In April 2018 following a run in the Bank’s stock price, Ken Moelis officially reached billionaire status, a rare feat amongst bank CEOs.
Moelis is known for being tough and believing in meritocracy, like the good old days of investment banking. While some disagreed with the Bank’s culture, the Bank’s successes speak for themselves and prove that Moelis built more than a bank, he built a philosophy.
While it’s not clear what this signals for the future of boutique banking, Moelis indicated in his retirement address that he is bullish on the future of M&A, the lifeblood of his firm.

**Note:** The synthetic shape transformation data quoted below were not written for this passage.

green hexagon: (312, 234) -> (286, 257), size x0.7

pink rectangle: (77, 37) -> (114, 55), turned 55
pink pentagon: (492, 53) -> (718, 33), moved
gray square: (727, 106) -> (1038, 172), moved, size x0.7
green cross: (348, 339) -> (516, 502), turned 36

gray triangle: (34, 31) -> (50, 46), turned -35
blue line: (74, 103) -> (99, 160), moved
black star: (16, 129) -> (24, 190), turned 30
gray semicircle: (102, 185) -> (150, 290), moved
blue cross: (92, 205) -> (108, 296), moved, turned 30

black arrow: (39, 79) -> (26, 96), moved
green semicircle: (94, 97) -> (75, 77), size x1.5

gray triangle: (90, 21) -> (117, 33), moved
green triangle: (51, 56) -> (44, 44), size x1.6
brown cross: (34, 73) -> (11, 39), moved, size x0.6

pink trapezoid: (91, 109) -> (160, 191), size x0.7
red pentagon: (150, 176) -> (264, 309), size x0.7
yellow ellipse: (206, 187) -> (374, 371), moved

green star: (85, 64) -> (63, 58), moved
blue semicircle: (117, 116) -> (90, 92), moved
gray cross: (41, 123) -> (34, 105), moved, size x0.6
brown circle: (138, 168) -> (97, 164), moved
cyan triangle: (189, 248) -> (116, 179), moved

Not to worry, after advising firms for his entire career, Moelis knows that a smooth transition is a key step in the process. He is leaving the firm in the capable hands of his co-founder and long-time business partner Navid Mahmoodzadegan. Additionally, Moelis co-founder and co-president Jeff Raich will become executive vice-chairman.
While his retirement marks the end of an era, it is certainly not the end for Moelis & Co. Moelis is simply doing what he does best: taking a step down a new road, armed with nothing but his own vision once again.
From the team here at Overheard on Wall Street, we would like to extend a sincere bravo to Ken Moelis for a legendary 40+ years on the Street.